Document structure recognition data
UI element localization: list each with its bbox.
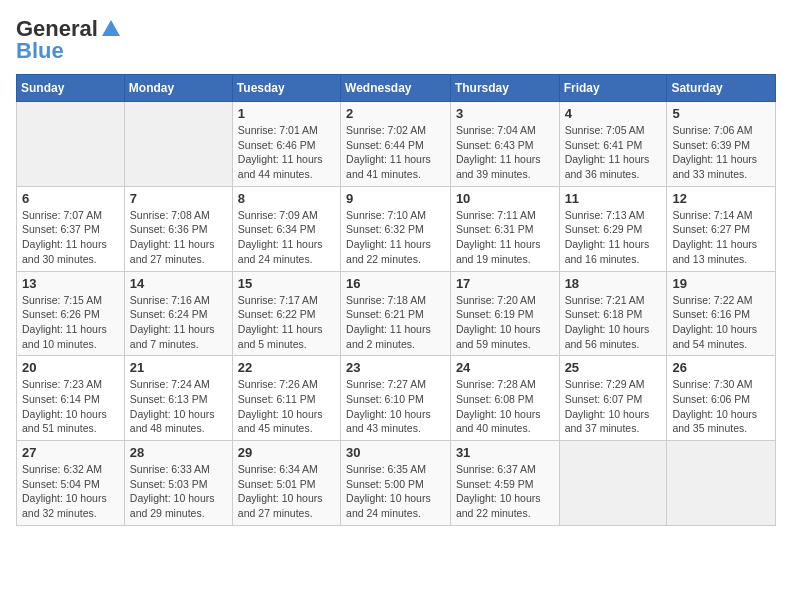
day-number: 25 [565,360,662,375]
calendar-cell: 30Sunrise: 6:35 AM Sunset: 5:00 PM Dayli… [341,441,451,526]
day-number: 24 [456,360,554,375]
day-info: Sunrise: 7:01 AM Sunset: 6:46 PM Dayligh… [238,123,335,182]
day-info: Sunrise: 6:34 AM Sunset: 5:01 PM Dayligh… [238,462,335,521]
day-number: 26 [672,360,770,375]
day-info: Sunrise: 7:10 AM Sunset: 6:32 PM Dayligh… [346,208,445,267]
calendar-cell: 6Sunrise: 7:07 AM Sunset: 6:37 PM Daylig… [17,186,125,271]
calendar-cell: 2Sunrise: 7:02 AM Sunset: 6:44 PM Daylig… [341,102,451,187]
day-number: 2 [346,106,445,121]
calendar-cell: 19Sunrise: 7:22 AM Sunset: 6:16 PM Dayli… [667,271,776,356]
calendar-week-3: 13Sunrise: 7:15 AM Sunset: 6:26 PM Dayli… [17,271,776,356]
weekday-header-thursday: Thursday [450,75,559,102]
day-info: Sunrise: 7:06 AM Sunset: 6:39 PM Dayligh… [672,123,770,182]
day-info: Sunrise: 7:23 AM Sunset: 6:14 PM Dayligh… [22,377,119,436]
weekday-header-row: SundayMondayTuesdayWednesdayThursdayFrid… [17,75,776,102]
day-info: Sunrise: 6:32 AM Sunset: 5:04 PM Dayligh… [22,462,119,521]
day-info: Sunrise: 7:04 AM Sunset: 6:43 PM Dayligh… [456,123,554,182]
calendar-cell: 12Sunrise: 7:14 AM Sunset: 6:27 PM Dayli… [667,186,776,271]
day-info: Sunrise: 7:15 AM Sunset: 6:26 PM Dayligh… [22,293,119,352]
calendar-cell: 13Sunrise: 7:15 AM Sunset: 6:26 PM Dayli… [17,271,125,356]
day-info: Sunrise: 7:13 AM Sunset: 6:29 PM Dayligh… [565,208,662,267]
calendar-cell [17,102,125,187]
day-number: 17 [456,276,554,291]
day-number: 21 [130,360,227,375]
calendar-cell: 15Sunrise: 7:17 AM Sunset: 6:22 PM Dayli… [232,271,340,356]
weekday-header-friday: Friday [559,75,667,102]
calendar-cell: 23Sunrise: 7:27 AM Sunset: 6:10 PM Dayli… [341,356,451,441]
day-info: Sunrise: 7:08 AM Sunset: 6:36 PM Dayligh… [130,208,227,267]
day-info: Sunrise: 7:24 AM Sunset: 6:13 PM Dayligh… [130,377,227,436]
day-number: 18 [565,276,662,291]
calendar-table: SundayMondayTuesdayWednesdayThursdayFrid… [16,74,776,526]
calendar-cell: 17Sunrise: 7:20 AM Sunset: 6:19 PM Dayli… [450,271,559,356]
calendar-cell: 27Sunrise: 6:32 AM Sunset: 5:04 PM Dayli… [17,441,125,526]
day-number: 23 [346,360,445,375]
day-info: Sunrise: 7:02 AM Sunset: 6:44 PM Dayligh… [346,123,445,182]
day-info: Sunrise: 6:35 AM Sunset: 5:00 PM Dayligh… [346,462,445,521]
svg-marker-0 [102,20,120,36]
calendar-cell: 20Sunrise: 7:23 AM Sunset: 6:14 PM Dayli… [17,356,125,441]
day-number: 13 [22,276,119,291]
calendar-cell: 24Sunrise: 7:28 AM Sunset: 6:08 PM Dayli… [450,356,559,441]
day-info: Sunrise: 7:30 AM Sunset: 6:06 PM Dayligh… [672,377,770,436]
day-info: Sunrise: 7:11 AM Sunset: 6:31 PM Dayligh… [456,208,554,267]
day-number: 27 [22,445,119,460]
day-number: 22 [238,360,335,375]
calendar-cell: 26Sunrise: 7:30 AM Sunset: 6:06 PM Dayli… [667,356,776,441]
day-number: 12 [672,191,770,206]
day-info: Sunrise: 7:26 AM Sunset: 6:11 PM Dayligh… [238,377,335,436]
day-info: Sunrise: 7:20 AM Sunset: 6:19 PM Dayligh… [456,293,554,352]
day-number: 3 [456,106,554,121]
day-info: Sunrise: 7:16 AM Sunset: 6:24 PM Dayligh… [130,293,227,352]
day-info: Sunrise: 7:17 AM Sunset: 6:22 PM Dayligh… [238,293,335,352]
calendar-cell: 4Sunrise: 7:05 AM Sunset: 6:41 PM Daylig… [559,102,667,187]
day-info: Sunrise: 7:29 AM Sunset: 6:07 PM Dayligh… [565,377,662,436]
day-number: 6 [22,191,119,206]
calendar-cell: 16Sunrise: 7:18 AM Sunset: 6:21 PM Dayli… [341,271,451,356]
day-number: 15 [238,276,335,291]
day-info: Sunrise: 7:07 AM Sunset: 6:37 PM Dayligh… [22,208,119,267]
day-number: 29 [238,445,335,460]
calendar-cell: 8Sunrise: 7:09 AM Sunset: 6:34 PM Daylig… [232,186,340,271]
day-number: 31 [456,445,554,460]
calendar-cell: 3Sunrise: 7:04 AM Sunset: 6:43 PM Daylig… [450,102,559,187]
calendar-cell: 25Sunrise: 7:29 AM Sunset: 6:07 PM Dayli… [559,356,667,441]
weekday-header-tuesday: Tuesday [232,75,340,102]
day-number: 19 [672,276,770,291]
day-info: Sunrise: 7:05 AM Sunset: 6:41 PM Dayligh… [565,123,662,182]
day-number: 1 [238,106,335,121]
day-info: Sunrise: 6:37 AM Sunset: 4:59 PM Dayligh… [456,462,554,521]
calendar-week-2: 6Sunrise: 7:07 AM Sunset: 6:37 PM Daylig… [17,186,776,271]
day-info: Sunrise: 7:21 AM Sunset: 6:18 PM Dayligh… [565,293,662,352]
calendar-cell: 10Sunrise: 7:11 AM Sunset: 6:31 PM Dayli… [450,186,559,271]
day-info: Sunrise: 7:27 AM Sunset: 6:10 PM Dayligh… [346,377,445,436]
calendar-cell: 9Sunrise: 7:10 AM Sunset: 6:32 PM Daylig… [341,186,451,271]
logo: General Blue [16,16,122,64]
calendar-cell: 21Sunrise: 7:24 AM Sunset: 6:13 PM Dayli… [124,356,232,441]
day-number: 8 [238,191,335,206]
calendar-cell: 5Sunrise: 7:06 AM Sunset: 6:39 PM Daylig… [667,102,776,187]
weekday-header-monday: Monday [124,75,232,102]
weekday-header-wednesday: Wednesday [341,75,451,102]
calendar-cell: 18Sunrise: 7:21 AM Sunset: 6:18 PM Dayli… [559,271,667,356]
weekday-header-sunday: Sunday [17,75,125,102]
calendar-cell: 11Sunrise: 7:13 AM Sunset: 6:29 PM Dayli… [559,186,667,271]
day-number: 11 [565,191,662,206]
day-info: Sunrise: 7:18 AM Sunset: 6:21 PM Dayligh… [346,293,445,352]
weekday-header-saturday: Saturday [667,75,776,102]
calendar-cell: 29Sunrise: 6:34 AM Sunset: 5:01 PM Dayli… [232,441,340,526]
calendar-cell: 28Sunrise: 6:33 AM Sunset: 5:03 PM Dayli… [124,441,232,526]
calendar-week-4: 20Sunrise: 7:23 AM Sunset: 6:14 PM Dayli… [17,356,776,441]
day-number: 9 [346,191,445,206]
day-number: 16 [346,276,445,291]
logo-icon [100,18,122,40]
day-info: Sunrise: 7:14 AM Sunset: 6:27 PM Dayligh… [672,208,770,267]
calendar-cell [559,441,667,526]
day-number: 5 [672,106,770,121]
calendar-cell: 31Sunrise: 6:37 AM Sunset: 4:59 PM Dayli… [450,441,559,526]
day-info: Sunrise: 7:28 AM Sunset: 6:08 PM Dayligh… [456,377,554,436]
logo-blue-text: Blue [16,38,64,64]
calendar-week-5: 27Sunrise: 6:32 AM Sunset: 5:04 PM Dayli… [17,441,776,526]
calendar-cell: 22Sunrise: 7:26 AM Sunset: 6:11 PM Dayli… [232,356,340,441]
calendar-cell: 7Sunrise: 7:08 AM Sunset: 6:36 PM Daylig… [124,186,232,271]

Exercise requirements.
Reproduce each line of the entries in which the word "header" is found.

Answer to the exercise.
weekday-header-thursday: Thursday [450,75,559,102]
weekday-header-row: SundayMondayTuesdayWednesdayThursdayFrid… [17,75,776,102]
weekday-header-friday: Friday [559,75,667,102]
weekday-header-tuesday: Tuesday [232,75,340,102]
weekday-header-monday: Monday [124,75,232,102]
weekday-header-wednesday: Wednesday [341,75,451,102]
weekday-header-sunday: Sunday [17,75,125,102]
weekday-header-saturday: Saturday [667,75,776,102]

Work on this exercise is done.